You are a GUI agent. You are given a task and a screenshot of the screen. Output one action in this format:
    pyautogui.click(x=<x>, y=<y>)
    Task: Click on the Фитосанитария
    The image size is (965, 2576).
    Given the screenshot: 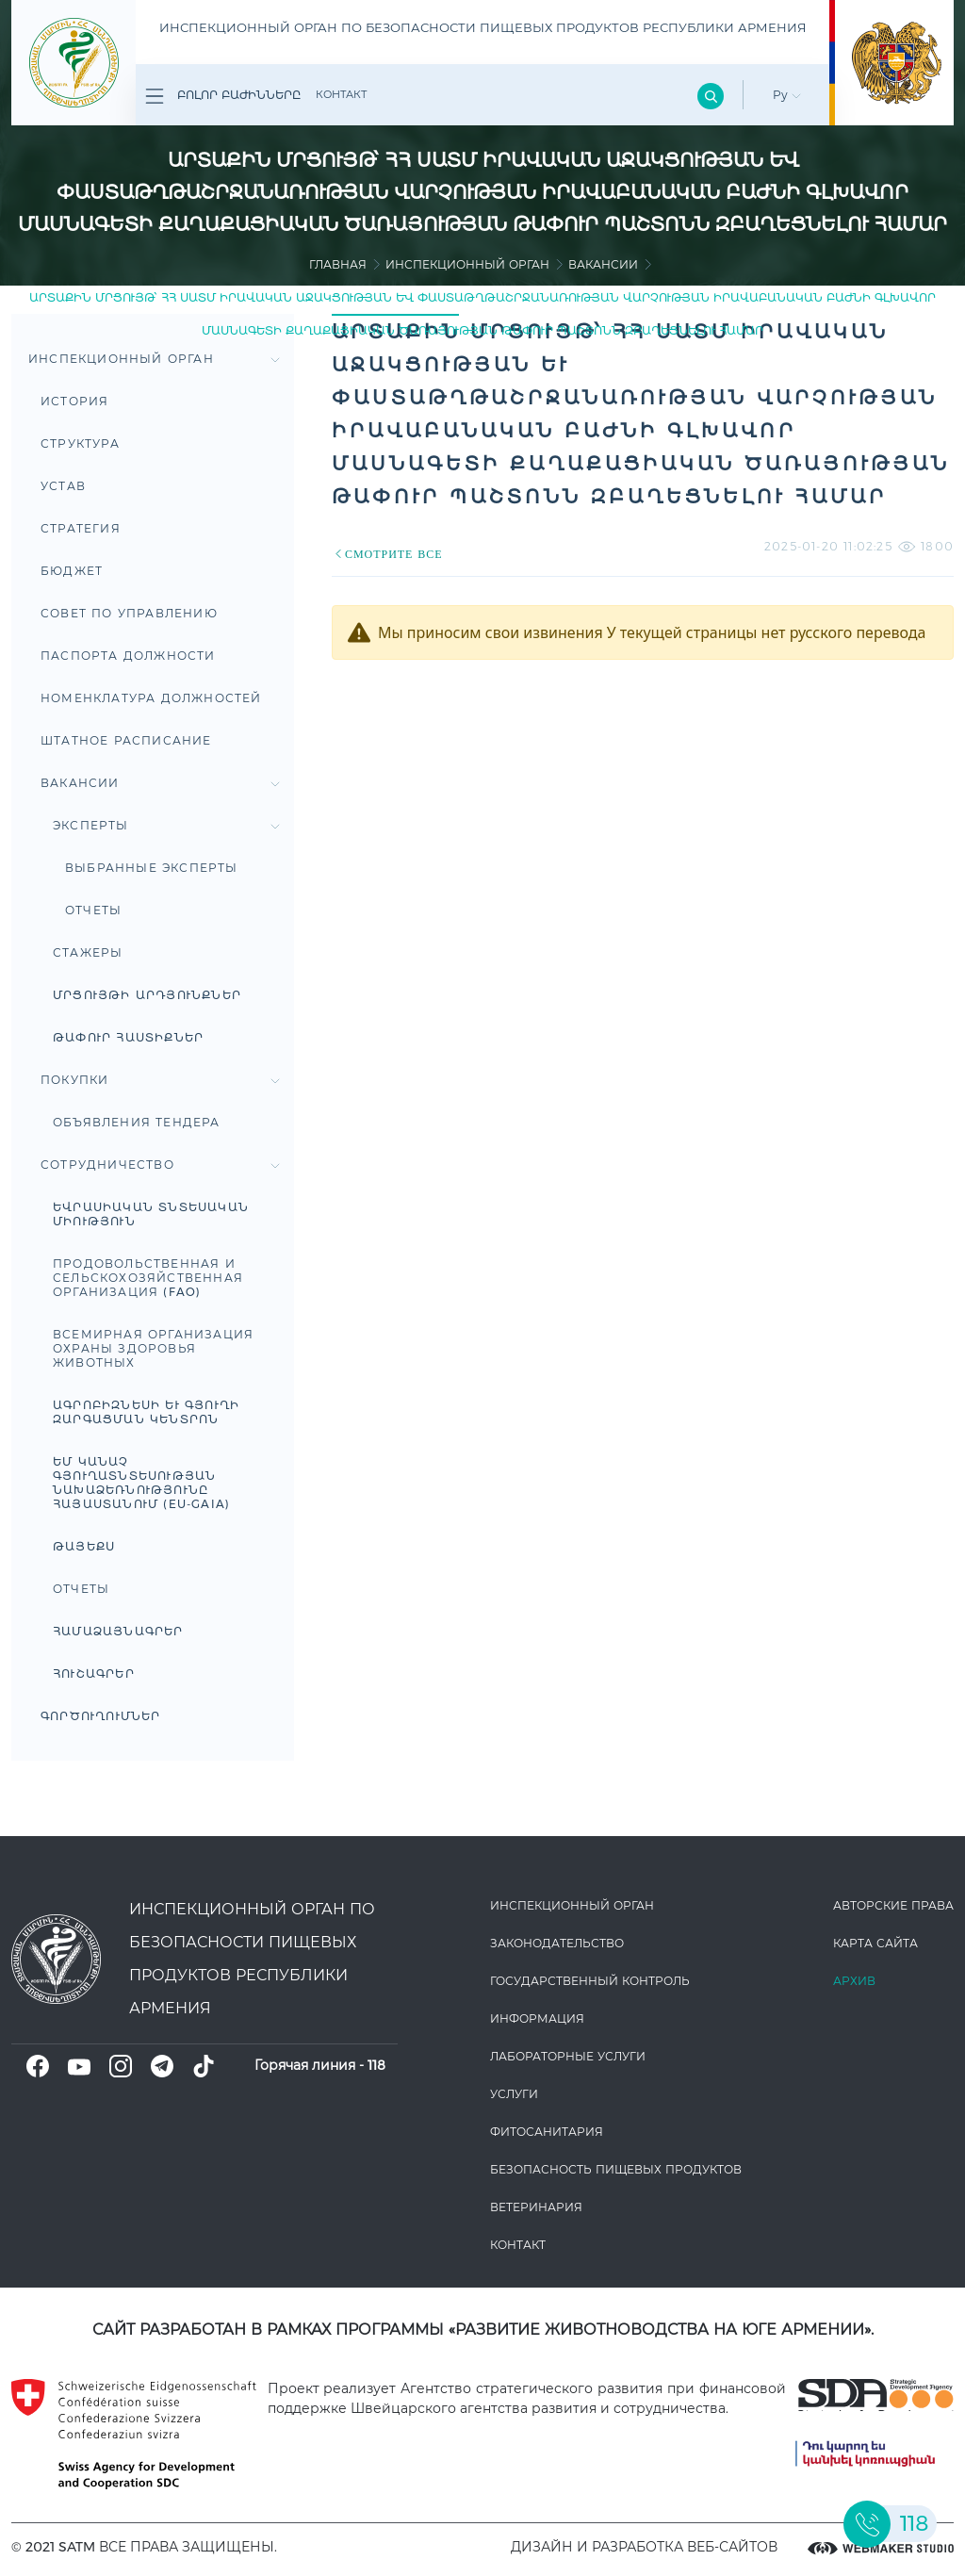 What is the action you would take?
    pyautogui.click(x=546, y=2132)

- - - - -

WHAT YOU ARE ASKED TO DO: Everything from the first line of the records above to the line containing "The image size is (965, 2576).", inclusive, should be repeated exactly; leave out the rest.

SOLUTION TO THIS TASK:
You are a GUI agent. You are given a task and a screenshot of the screen. Output one action in this format:
    pyautogui.click(x=<x>, y=<y>)
    Task: Click on the Фитосанитария
    The image size is (965, 2576).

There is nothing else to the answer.